● Task details: Return all lines of the data in which the string "pour" occurs.

───── Dataset content

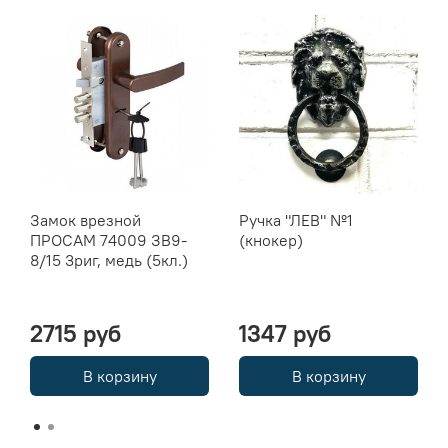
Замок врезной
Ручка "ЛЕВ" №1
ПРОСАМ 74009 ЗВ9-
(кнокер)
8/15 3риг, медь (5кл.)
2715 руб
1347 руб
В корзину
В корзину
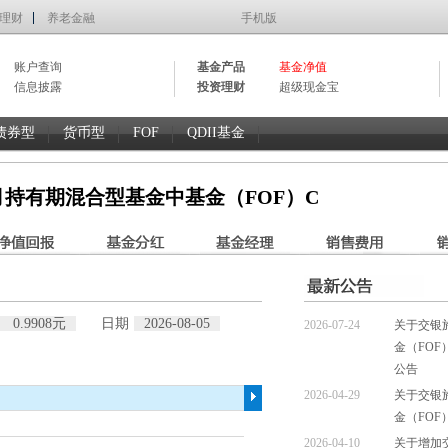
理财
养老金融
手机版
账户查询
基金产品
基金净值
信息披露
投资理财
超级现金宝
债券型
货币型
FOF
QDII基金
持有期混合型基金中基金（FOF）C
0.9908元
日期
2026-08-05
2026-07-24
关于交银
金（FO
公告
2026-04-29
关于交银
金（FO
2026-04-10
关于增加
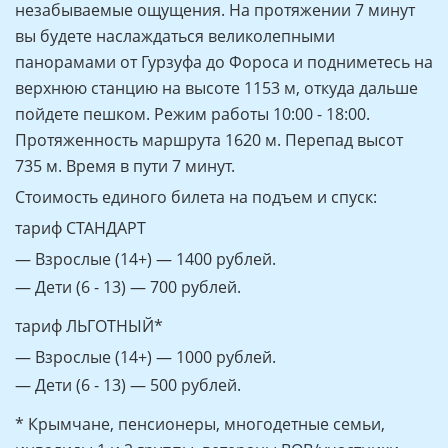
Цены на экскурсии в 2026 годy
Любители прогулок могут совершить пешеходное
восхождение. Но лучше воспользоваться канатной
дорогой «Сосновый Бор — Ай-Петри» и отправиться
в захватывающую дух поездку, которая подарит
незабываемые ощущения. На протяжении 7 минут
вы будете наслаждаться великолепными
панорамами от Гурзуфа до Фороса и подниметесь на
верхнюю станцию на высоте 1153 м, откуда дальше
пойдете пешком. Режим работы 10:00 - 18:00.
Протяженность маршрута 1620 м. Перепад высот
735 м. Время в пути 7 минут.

──────────
───── Dataset content

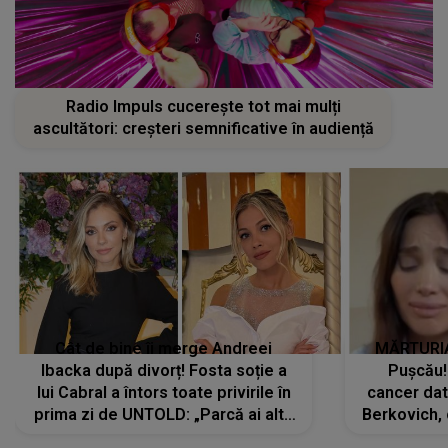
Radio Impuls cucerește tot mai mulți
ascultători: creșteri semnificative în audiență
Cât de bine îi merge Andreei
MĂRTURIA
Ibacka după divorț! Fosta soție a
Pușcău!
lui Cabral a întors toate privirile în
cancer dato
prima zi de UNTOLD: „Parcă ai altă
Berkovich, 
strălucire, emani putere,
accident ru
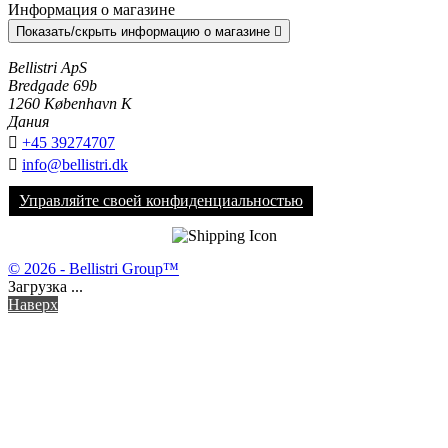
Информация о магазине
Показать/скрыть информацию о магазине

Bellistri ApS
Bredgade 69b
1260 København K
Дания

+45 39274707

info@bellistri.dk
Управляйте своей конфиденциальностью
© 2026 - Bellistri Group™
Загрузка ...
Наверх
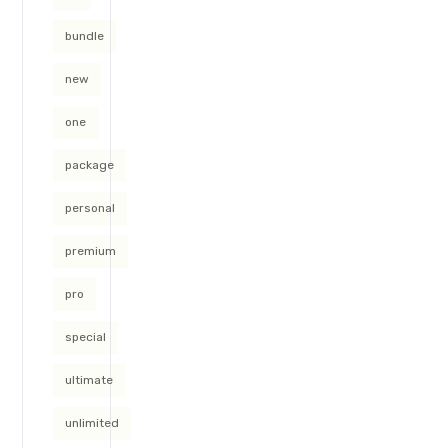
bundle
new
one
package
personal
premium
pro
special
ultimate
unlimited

──────────
───── Dataset content

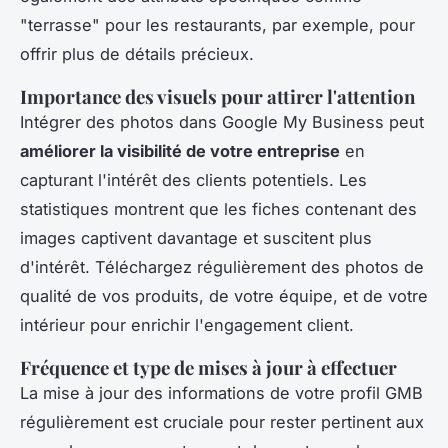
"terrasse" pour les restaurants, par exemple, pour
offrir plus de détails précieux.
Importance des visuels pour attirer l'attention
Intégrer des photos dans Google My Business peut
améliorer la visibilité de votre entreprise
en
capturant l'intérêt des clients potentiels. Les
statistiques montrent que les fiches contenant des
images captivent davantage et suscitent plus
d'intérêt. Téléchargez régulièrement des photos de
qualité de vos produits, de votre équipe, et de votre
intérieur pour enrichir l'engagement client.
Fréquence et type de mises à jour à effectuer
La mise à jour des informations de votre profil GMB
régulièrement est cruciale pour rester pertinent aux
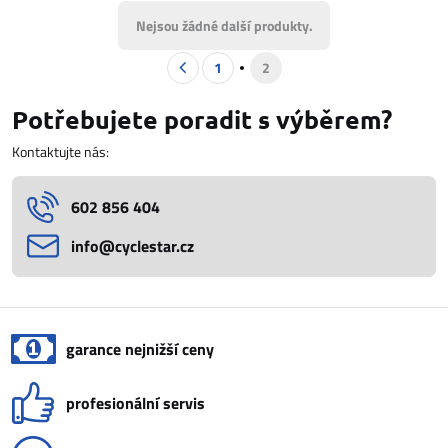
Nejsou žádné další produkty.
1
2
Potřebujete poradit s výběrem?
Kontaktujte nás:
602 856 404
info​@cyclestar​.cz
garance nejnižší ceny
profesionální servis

──────────

● Response to this exercise:
"terrasse" pour les restaurants, par exemple, pour
Importance des visuels pour attirer l'attention
intérieur pour enrichir l'engagement client.
régulièrement est cruciale pour rester pertinent aux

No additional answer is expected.